No se me escapa que el odium fidei es un sentimiento inextinguible, cuyas ascuas no se apagarán nunca, mientras el mundo sea mundo; pero me había habituado a considerar que, en este fase democrática de la Historia, el odium fideise manifestaba bajo expresiones menos furibundas, más sibilinas o asépticas, englobadas bajo lo que hemos dado en denominar «laicismo».

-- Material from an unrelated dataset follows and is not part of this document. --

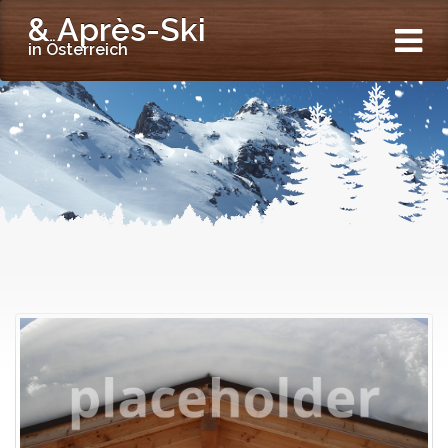
& Après-Ski
in Österreich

Las declaraciones de ese convocante de la «procesión atea» me han permitido comprender que ambas expresiones del odium fidei pueden ser simultáneas y concurrentes, que puede haber un Estado que muy democráticamente imponga una idolatría política de obligado cumplimiento, a la vez que sus más furibundos paladines se ocupan de «castigar» y «hacer daño» a los recalcitrantes que se resistan a obedecerla. De hecho, los odiadores más sañudos de la religión sólo afloran allá donde previamente se ha impuesto una idolatría política que sibilinamente la combate. De todos es sabido que unos sacuden el árbol y otros recogen las nueces. Y declaraciones tan sañudas como las de ese convocante de la «procesión atea» sólo adquieren un sentido pleno si las interpretamos a la luz de otras de apariencia más sibilina, como las que esgrimía Peces-Barba en un artículo reciente: «Cuanto más se les consiente y se les soporta, peor responden. Solo entienden del palo y de la separación de los campos». Para que nadie interprete malévolamente que Peces-Barba está promoviendo la organización de guetos judíos, diremos que se refiere a los católicos.

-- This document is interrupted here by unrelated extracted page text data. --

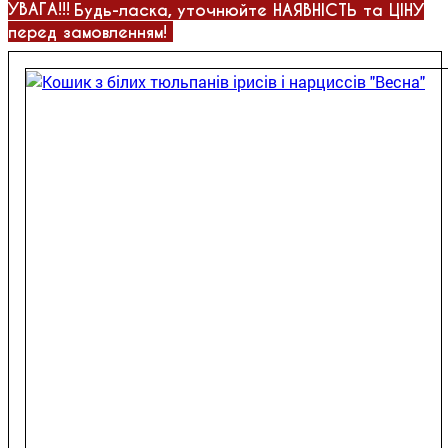
УВАГА!!!
Будь-ласка, уточнюйте НАЯВНІСТЬ та ЦІНУ
перед замовленням!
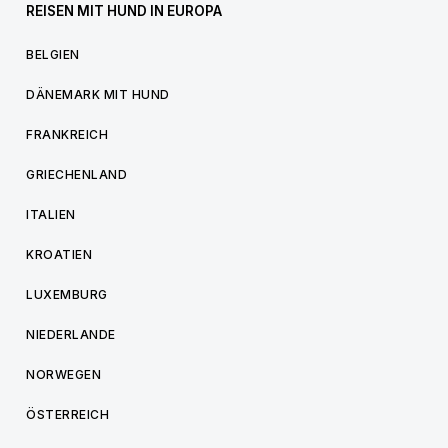
REISEN MIT HUND IN EUROPA
BELGIEN
DÄNEMARK MIT HUND
FRANKREICH
GRIECHENLAND
ITALIEN
KROATIEN
LUXEMBURG
NIEDERLANDE
NORWEGEN
ÖSTERREICH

La «procesión atea» ha sido, en fin, prohibida, por razones más bien colaterales y hasta peregrinas, tal vez porque los odiadores sibilinos de la religión, muy en su papel de polis buenos, consideraban que en esta ocasión los odiadores más sañudos —los polis malos— se habían excedido en su ímpetu. Pero esta «procesión atea» no era sino un aspaviento histriónico; y la verdadera procesión del odium fidei va por dentro. No emplea —de momento— el palo, sino el veneno sutil de la propaganda; y así, envenenando las conciencias, se logra crear el caldo de cultivo que a la larga permitirá sacar el palo del armario sin escándalo. En una célebre obra de C. S. Lewis, Cartas del diablo a su sobrino, Screwtape, un diablo veterano y de alcurnia, dedica a un diablo segundón y bisoño una serie de consejos que faciliten su misión en la tierra; entre los cuales se halla éste: «Queremos que la Iglesia siga siendo pequeña, no sólo para que los menos hombres posibles aprendan a conocer al Enemigo, sino sobre todo para que quienes se vuelvan contra él se coloquen en ese estado de exaltación enfermiza y de fariseísmo agresivo característicos de una sociedad secreta».

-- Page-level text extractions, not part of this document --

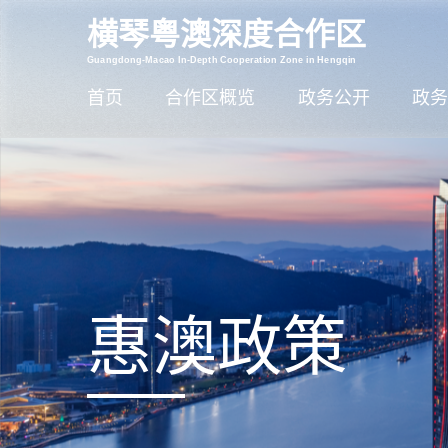
横琴粤澳深度合作区
智能问答
Guangdong-Macao In-Depth Cooperation Zone in Hengqin
首页
合作区概览
政务公开
政务
惠澳政策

Esta es la verdadera procesión del odium fidei que juzgo preocupante: la que, a la vez que propaga el ateísmo, pretende caracterizar a los católicos como una secta de fanáticos encerrada en una ciudadela. Y contra esa secta de peligrosos fanáticos sólo vale el «palo», como propugnaba Peces-Barba: la mofa y el escarnio elevados a la categoría de rutina, el confinamiento en un gueto de ostracismo, la muerte civil dosificada en pequeñas dosis. Quien lo probó lo sabe.